**YOUR OBJECTIVE**
Print, exactly as written, every line from the first line of the records below through the line containing "Заходим на коммутаторы и агрегируем порты.", and nothing further.

Page-level text extractions
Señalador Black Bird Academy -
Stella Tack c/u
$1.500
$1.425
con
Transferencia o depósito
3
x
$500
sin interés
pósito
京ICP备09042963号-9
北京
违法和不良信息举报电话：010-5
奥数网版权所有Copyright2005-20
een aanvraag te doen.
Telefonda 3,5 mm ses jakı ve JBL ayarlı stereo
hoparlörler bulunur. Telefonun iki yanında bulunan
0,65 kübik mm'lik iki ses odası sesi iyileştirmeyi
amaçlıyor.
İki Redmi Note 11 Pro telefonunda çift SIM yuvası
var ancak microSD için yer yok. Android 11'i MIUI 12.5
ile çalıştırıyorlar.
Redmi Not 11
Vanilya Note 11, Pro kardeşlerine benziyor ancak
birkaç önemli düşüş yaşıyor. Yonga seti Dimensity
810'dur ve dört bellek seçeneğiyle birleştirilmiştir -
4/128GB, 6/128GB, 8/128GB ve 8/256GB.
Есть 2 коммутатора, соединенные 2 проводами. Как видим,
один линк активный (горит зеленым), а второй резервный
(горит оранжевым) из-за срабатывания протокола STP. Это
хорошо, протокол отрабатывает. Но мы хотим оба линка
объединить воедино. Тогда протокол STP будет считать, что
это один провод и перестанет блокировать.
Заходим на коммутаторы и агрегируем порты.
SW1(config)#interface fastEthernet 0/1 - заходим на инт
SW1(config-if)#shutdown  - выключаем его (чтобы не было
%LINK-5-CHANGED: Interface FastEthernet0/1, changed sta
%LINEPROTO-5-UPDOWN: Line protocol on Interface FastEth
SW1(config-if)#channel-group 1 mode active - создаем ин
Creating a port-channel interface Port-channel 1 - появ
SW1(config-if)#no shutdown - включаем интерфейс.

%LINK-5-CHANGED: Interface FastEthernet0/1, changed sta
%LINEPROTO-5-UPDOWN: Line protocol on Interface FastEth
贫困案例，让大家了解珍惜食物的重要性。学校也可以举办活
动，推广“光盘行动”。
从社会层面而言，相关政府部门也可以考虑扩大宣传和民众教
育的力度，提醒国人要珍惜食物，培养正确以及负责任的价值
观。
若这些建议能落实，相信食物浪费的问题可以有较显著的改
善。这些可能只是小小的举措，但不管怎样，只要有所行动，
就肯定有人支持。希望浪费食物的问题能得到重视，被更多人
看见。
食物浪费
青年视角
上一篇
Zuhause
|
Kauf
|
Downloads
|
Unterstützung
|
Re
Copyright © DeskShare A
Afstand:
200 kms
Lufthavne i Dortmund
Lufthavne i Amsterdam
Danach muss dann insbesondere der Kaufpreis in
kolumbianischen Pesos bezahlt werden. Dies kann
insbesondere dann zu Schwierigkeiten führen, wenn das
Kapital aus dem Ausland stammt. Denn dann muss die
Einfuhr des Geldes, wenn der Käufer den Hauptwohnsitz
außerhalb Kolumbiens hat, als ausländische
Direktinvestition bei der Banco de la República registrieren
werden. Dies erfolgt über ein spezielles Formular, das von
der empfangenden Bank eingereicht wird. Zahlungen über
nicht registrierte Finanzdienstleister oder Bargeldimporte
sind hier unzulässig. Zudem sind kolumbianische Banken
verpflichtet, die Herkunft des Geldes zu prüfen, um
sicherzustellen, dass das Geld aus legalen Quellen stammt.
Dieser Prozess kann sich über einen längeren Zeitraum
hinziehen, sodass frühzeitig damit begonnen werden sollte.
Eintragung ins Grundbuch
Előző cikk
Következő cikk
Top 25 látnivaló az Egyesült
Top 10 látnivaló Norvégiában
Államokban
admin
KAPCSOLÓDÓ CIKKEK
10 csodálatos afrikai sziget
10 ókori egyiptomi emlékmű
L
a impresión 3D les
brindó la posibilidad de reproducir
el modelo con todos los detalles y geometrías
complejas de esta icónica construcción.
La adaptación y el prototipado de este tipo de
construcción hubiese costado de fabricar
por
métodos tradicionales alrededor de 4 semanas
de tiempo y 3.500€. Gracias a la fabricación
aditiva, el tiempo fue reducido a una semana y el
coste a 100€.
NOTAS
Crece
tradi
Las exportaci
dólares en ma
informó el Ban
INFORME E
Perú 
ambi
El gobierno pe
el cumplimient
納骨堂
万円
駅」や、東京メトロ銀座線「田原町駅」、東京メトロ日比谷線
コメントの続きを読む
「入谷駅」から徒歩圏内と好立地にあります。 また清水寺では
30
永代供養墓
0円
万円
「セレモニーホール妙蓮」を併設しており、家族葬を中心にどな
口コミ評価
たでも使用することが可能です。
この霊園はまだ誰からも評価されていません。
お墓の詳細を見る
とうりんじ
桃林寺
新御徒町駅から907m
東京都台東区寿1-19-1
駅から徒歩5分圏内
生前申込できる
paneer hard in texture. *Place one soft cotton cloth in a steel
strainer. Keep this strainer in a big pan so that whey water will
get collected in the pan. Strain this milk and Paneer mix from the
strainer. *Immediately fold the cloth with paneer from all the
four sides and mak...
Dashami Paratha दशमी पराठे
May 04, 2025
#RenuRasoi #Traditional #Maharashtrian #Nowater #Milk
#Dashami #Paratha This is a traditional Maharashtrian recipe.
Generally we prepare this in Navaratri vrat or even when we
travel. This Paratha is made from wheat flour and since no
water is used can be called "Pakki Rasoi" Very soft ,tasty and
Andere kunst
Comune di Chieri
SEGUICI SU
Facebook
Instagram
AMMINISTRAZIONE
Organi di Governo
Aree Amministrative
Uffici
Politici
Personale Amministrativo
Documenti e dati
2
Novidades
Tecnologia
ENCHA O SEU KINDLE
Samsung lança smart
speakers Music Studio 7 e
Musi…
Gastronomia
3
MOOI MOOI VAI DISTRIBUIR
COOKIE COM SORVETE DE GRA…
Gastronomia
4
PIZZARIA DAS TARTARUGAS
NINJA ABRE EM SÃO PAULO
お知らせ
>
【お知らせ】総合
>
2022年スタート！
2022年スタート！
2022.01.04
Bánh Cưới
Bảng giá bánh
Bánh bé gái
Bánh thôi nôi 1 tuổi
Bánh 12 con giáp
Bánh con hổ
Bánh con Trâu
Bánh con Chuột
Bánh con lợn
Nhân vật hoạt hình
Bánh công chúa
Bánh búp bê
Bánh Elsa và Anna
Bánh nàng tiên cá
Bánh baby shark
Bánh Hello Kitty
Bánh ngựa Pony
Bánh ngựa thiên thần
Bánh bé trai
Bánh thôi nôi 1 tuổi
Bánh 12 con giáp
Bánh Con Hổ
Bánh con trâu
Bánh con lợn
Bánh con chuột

**ANSWER TO THIS TASK**
Señalador Black Bird Academy -
Stella Tack c/u
$1.500
$1.425
con
Transferencia o depósito
3
x
$500
sin interés
pósito
京ICP备09042963号-9
北京
违法和不良信息举报电话：010-5
奥数网版权所有Copyright2005-20
een aanvraag te doen.
Telefonda 3,5 mm ses jakı ve JBL ayarlı stereo
hoparlörler bulunur. Telefonun iki yanında bulunan
0,65 kübik mm'lik iki ses odası sesi iyileştirmeyi
amaçlıyor.
İki Redmi Note 11 Pro telefonunda çift SIM yuvası
var ancak microSD için yer yok. Android 11'i MIUI 12.5
ile çalıştırıyorlar.
Redmi Not 11
Vanilya Note 11, Pro kardeşlerine benziyor ancak
birkaç önemli düşüş yaşıyor. Yonga seti Dimensity
810'dur ve dört bellek seçeneğiyle birleştirilmiştir -
4/128GB, 6/128GB, 8/128GB ve 8/256GB.
Есть 2 коммутатора, соединенные 2 проводами. Как видим,
один линк активный (горит зеленым), а второй резервный
(горит оранжевым) из-за срабатывания протокола STP. Это
хорошо, протокол отрабатывает. Но мы хотим оба линка
объединить воедино. Тогда протокол STP будет считать, что
это один провод и перестанет блокировать.
Заходим на коммутаторы и агрегируем порты.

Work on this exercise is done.